Putting your money in POMIS is like finding a safe place for it. It’s good if you don’t like taking big risks with your savings. Think of it as a friend who always pays you back on time. Every month, you’ll see some extra money in your account. And you don’t have to worry about the market going up and down affecting your money.

  • You get a monthly payment from your savings – isn’t that nice?
  • The government backs it, so it’s very safe
  • Great for people who don’t like risky investments
  • No tax taken from your interest – you keep more money!
  • After 5 years, you can start again if you like it

Premature Withdrawal

Want to take out your POMIS money early? Wait a minute! The post office has rules about this. It’s like a game where the longer you play, the more you win. For the first year, you can’t touch your money. After that, you can get your money, but you’ll have to leave some behind.

  • In the first year? Your money is locked – no taking it out!
  • If you take out money between one and three years, you lose 2% of it
  • From three to five years, it’s a bit better – you only lose 1% if you take out early

Tax Implications

Let’s talk about taxes. The good news? The post office gives you your full interest without taking any tax. But don’t get too happy yet! When it’s time to pay taxes, you need to tell about your POMIS earnings. It’s like getting a full meal, but you might have to share a little later.

Here’s something good though – you might be able to keep some of your interest away from taxes. There’s a rule called Section 80TTA. It lets you protect up to Rs 10,000 of your post office savings account interest. So, some of your POMIS earnings might not be taxed!

Also Read : Ts ePass Scholarship 2024


Q: Can NRIs invest in POMIS?

A: Sorry, but POMIS is only for people living in India. If you’re an NRI, you can’t join this scheme.
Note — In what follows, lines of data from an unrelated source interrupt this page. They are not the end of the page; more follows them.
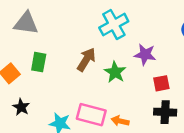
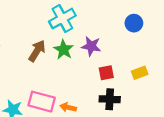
green star: (115, 72) -> (64, 50), moved

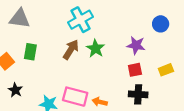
cyan cross: (62, 19) -> (81, 20), moved
purple star: (91, 46) -> (136, 45), moved

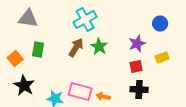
purple star: (136, 45) -> (137, 43), turned -30
yellow rectangle: (166, 70) -> (162, 57), moved
black star: (15, 90) -> (24, 85), size x1.5

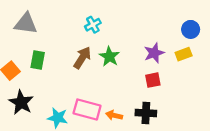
cyan cross: (85, 19) -> (93, 25), size x0.6
blue circle: (160, 23) -> (191, 29), moved
yellow rectangle: (162, 57) -> (184, 54), moved
black cross: (139, 89) -> (146, 113), moved

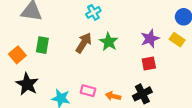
yellow rectangle: (184, 54) -> (177, 40), turned 56
pink rectangle: (87, 109) -> (88, 91), size x0.6
black cross: (146, 113) -> (142, 94), turned -30

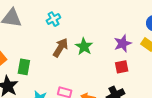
cyan cross: (93, 12) -> (53, 19), moved
green rectangle: (42, 45) -> (24, 67), moved

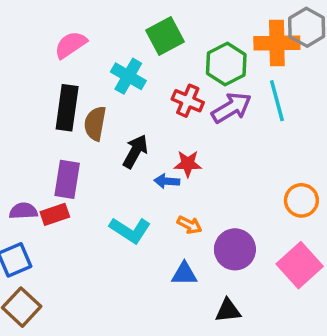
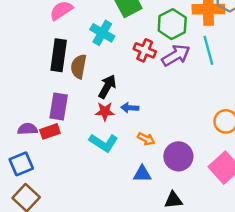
red star: (188, 164) -> (105, 111), moved

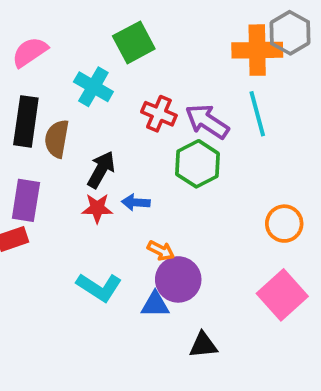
green hexagon: (172, 24) -> (197, 164), moved
purple arrow: (176, 55) -> (207, 121), turned -116
cyan L-shape: (104, 143) -> (99, 287), moved
purple circle: (178, 156) -> (178, 279), moved

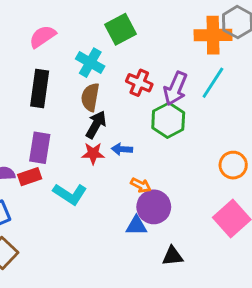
cyan line: (257, 114) -> (213, 83), turned 48
purple arrow: (207, 121) -> (175, 89), turned -100
brown semicircle: (57, 139) -> (90, 97), moved
cyan L-shape: (99, 287) -> (70, 194), moved

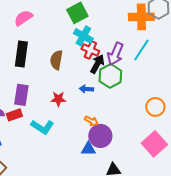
cyan cross: (90, 63) -> (83, 36), moved
black arrow: (96, 125) -> (97, 64), moved
blue arrow: (122, 149) -> (86, 89), moved

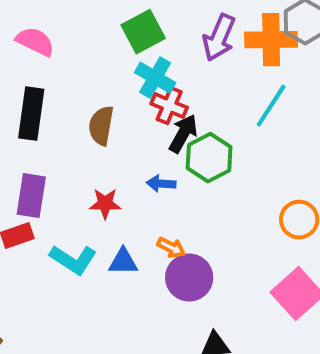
pink semicircle: (23, 18) -> (35, 42), turned 60
purple arrow: (115, 54) -> (219, 38), moved
blue triangle: (88, 149) -> (123, 262), moved

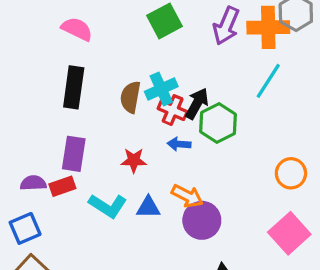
cyan cross: (155, 78) -> (161, 89), moved, turned 36
red cross: (169, 106) -> (173, 110), moved
orange arrow: (171, 248) -> (187, 196), size x1.4

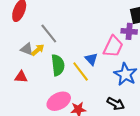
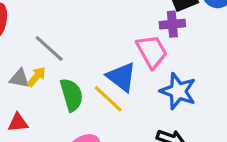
pink trapezoid: (113, 46) -> (152, 52), turned -45
blue triangle: (91, 59) -> (121, 77), size x1.5

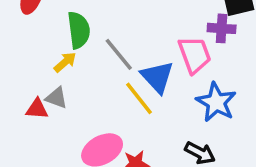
gray line: (49, 49) -> (119, 54), moved
gray triangle: (19, 78) -> (56, 98), moved
green semicircle: (72, 95) -> (79, 30), moved

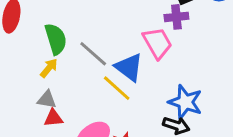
blue star: (216, 102) -> (185, 102), moved
red triangle: (37, 109) -> (53, 118), moved

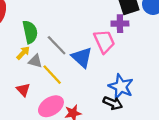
yellow line: (117, 88) -> (52, 75), moved
gray triangle: (47, 100) -> (35, 61), moved
red triangle: (53, 118) -> (23, 90), turned 48

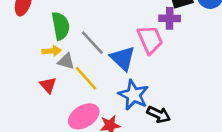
yellow arrow: (23, 53) -> (52, 51), turned 40
blue star: (121, 87) -> (133, 95), moved
red triangle: (23, 90) -> (48, 85), moved

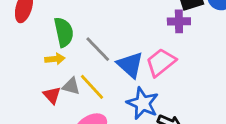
pink trapezoid: (150, 40) -> (161, 62), moved, turned -104
gray triangle: (66, 61) -> (71, 86), moved

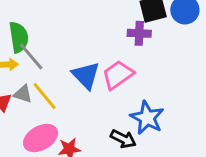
gray line: (98, 49) -> (31, 56), moved
blue star: (143, 103) -> (147, 118), moved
Q: Is there a senior citizen scheme in post office with higher interest rates?

A: Yes! If you’re older, the post office has a special plan for you. It’s called the Senior Citizen Savings Scheme (SCSS), and it usually gives even better interest rates than POMIS.

Q: Can I transfer my POMIS account to another post office?

A: Yes, you can! Your POMIS account can move with you. If you go to a new city, your account can come too. And it’s free to move it!

Q: What happens if I don’t take out the money when it’s ready?

A: If you forget about your POMIS money after five years, don’t worry. The post office will keep it safe. It will earn simple interest at the savings account rate for up to two more years. But it’s better to check when your five years are over!